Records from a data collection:
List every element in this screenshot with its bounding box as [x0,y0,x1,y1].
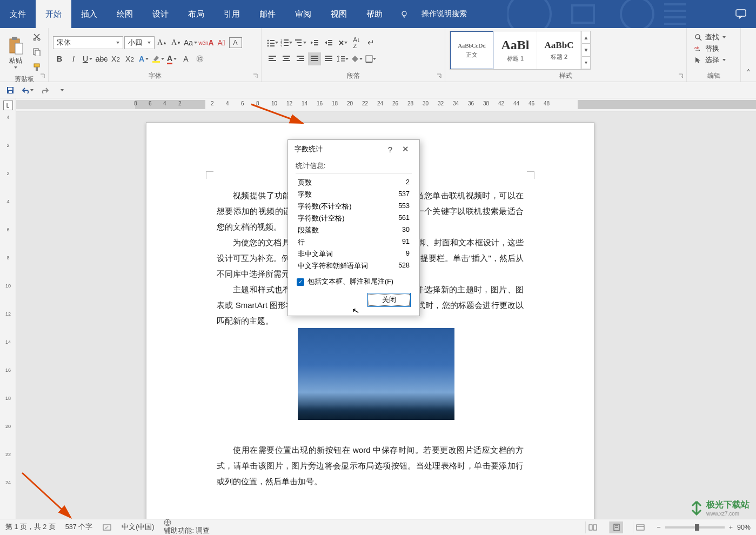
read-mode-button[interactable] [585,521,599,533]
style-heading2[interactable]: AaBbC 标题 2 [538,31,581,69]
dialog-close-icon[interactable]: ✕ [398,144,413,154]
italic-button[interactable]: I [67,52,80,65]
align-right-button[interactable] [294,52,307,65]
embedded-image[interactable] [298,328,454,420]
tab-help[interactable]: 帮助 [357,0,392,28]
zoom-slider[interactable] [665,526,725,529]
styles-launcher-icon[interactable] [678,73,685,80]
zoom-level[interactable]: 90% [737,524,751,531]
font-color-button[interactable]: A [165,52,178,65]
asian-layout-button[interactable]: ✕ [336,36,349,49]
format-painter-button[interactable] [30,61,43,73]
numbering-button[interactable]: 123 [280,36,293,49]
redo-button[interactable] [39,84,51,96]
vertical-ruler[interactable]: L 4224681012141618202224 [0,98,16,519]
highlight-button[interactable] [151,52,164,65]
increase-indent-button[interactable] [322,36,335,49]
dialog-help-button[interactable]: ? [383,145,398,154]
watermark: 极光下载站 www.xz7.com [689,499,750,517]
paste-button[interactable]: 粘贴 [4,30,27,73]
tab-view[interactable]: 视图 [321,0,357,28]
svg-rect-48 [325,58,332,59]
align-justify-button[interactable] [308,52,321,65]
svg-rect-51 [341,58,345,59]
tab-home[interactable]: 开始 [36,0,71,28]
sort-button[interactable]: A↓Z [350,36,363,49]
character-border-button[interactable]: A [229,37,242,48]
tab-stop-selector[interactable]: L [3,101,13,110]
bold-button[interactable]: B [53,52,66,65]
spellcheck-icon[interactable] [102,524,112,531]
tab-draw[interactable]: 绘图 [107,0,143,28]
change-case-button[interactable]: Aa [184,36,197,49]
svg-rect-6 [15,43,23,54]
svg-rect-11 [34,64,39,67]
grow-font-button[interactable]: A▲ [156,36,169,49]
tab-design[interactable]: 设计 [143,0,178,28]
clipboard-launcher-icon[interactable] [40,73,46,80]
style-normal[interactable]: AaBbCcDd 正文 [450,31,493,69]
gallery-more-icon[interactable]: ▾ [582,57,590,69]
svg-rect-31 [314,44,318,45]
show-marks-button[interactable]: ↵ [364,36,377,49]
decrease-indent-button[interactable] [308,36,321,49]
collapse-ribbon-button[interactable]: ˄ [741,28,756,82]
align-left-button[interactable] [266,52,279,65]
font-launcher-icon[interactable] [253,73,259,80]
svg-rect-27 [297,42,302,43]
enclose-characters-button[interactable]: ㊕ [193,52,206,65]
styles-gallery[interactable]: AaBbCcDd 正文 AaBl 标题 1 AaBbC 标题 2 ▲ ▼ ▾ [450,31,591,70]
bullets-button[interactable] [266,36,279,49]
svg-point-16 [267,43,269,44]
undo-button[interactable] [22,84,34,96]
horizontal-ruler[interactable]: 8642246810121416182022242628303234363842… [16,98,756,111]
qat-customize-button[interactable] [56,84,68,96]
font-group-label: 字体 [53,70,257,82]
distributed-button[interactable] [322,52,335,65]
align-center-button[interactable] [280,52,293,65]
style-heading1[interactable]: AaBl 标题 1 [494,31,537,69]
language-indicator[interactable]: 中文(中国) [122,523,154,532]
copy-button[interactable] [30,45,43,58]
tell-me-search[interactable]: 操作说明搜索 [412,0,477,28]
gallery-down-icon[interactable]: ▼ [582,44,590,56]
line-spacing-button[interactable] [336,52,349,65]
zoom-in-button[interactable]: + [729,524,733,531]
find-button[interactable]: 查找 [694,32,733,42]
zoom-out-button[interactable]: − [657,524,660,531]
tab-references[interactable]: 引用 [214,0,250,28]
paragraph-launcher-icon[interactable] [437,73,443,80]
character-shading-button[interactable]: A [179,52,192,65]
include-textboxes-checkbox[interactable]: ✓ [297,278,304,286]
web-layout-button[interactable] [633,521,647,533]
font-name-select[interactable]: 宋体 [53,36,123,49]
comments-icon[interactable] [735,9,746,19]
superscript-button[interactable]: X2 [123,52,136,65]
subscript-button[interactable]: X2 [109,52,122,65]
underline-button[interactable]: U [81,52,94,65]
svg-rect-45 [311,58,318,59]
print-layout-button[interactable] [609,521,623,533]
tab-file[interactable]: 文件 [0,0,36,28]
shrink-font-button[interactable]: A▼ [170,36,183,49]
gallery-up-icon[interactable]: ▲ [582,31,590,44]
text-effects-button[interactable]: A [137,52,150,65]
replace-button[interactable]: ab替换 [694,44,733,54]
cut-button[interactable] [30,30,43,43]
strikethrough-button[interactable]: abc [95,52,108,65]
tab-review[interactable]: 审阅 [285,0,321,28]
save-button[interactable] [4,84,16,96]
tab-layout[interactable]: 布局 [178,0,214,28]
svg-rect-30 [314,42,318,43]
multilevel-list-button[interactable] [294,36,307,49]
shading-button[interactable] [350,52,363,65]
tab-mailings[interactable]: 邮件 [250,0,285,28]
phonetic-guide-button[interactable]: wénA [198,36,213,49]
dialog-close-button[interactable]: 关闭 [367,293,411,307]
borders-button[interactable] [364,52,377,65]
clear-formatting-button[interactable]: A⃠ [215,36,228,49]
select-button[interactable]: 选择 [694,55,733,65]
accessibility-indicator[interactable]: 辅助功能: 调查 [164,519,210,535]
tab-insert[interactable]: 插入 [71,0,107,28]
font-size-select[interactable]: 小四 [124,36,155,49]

## TASK ITEM
Please print the data above once more, exactly as it appears, with no pictures.

## ANSWER SPACE
List every element in this screenshot with its bounding box as [x0,y0,x1,y1].
read-mode-button[interactable] [585,521,599,533]
style-heading2[interactable]: AaBbC 标题 2 [538,31,581,69]
dialog-close-icon[interactable]: ✕ [398,144,413,154]
italic-button[interactable]: I [67,52,80,65]
align-right-button[interactable] [294,52,307,65]
embedded-image[interactable] [298,328,454,420]
tab-help[interactable]: 帮助 [357,0,392,28]
zoom-slider[interactable] [665,526,725,529]
styles-launcher-icon[interactable] [678,73,685,80]
zoom-level[interactable]: 90% [737,524,751,531]
font-color-button[interactable]: A [165,52,178,65]
asian-layout-button[interactable]: ✕ [336,36,349,49]
format-painter-button[interactable] [30,61,43,73]
numbering-button[interactable]: 123 [280,36,293,49]
redo-button[interactable] [39,84,51,96]
vertical-ruler[interactable]: L 4224681012141618202224 [0,98,16,519]
highlight-button[interactable] [151,52,164,65]
increase-indent-button[interactable] [322,36,335,49]
dialog-help-button[interactable]: ? [383,145,398,154]
watermark: 极光下载站 www.xz7.com [689,499,750,517]
paste-button[interactable]: 粘贴 [4,30,27,73]
tab-view[interactable]: 视图 [321,0,357,28]
svg-rect-48 [325,58,332,59]
align-justify-button[interactable] [308,52,321,65]
svg-rect-51 [341,58,345,59]
tab-home[interactable]: 开始 [36,0,71,28]
sort-button[interactable]: A↓Z [350,36,363,49]
character-border-button[interactable]: A [229,37,242,48]
tab-stop-selector[interactable]: L [3,101,13,110]
bold-button[interactable]: B [53,52,66,65]
spellcheck-icon[interactable] [102,524,112,531]
tab-draw[interactable]: 绘图 [107,0,143,28]
change-case-button[interactable]: Aa [184,36,197,49]
svg-rect-6 [15,43,23,54]
svg-rect-11 [34,64,39,67]
grow-font-button[interactable]: A▲ [156,36,169,49]
tab-design[interactable]: 设计 [143,0,178,28]
clipboard-launcher-icon[interactable] [40,73,46,80]
style-normal[interactable]: AaBbCcDd 正文 [450,31,493,69]
gallery-more-icon[interactable]: ▾ [582,57,590,69]
svg-rect-31 [314,44,318,45]
show-marks-button[interactable]: ↵ [364,36,377,49]
decrease-indent-button[interactable] [308,36,321,49]
collapse-ribbon-button[interactable]: ˄ [741,28,756,82]
align-left-button[interactable] [266,52,279,65]
font-launcher-icon[interactable] [253,73,259,80]
svg-rect-27 [297,42,302,43]
enclose-characters-button[interactable]: ㊕ [193,52,206,65]
styles-gallery[interactable]: AaBbCcDd 正文 AaBl 标题 1 AaBbC 标题 2 ▲ ▼ ▾ [450,31,591,70]
bullets-button[interactable] [266,36,279,49]
svg-point-16 [267,43,269,44]
undo-button[interactable] [22,84,34,96]
horizontal-ruler[interactable]: 8642246810121416182022242628303234363842… [16,98,756,111]
qat-customize-button[interactable] [56,84,68,96]
font-group-label: 字体 [53,70,257,82]
distributed-button[interactable] [322,52,335,65]
align-center-button[interactable] [280,52,293,65]
style-heading1[interactable]: AaBl 标题 1 [494,31,537,69]
language-indicator[interactable]: 中文(中国) [122,523,154,532]
copy-button[interactable] [30,45,43,58]
tell-me-search[interactable]: 操作说明搜索 [412,0,477,28]
gallery-down-icon[interactable]: ▼ [582,44,590,56]
line-spacing-button[interactable] [336,52,349,65]
zoom-in-button[interactable]: + [729,524,733,531]
find-button[interactable]: 查找 [694,32,733,42]
zoom-out-button[interactable]: − [657,524,660,531]
tab-references[interactable]: 引用 [214,0,250,28]
paragraph-launcher-icon[interactable] [437,73,443,80]
character-shading-button[interactable]: A [179,52,192,65]
include-textboxes-checkbox[interactable]: ✓ [297,278,304,286]
web-layout-button[interactable] [633,521,647,533]
font-name-select[interactable]: 宋体 [53,36,123,49]
comments-icon[interactable] [735,9,746,19]
superscript-button[interactable]: X2 [123,52,136,65]
subscript-button[interactable]: X2 [109,52,122,65]
underline-button[interactable]: U [81,52,94,65]
svg-rect-45 [311,58,318,59]
print-layout-button[interactable] [609,521,623,533]
tab-file[interactable]: 文件 [0,0,36,28]
shrink-font-button[interactable]: A▼ [170,36,183,49]
gallery-up-icon[interactable]: ▲ [582,31,590,44]
text-effects-button[interactable]: A [137,52,150,65]
replace-button[interactable]: ab替换 [694,44,733,54]
cut-button[interactable] [30,30,43,43]
strikethrough-button[interactable]: abc [95,52,108,65]
tab-review[interactable]: 审阅 [285,0,321,28]
save-button[interactable] [4,84,16,96]
tab-layout[interactable]: 布局 [178,0,214,28]
svg-rect-30 [314,42,318,43]
multilevel-list-button[interactable] [294,36,307,49]
shading-button[interactable] [350,52,363,65]
tab-mailings[interactable]: 邮件 [250,0,285,28]
phonetic-guide-button[interactable]: wénA [198,36,213,49]
dialog-close-button[interactable]: 关闭 [367,293,411,307]
borders-button[interactable] [364,52,377,65]
clear-formatting-button[interactable]: A⃠ [215,36,228,49]
select-button[interactable]: 选择 [694,55,733,65]
accessibility-indicator[interactable]: 辅助功能: 调查 [164,519,210,535]
tab-insert[interactable]: 插入 [71,0,107,28]
font-size-select[interactable]: 小四 [124,36,155,49]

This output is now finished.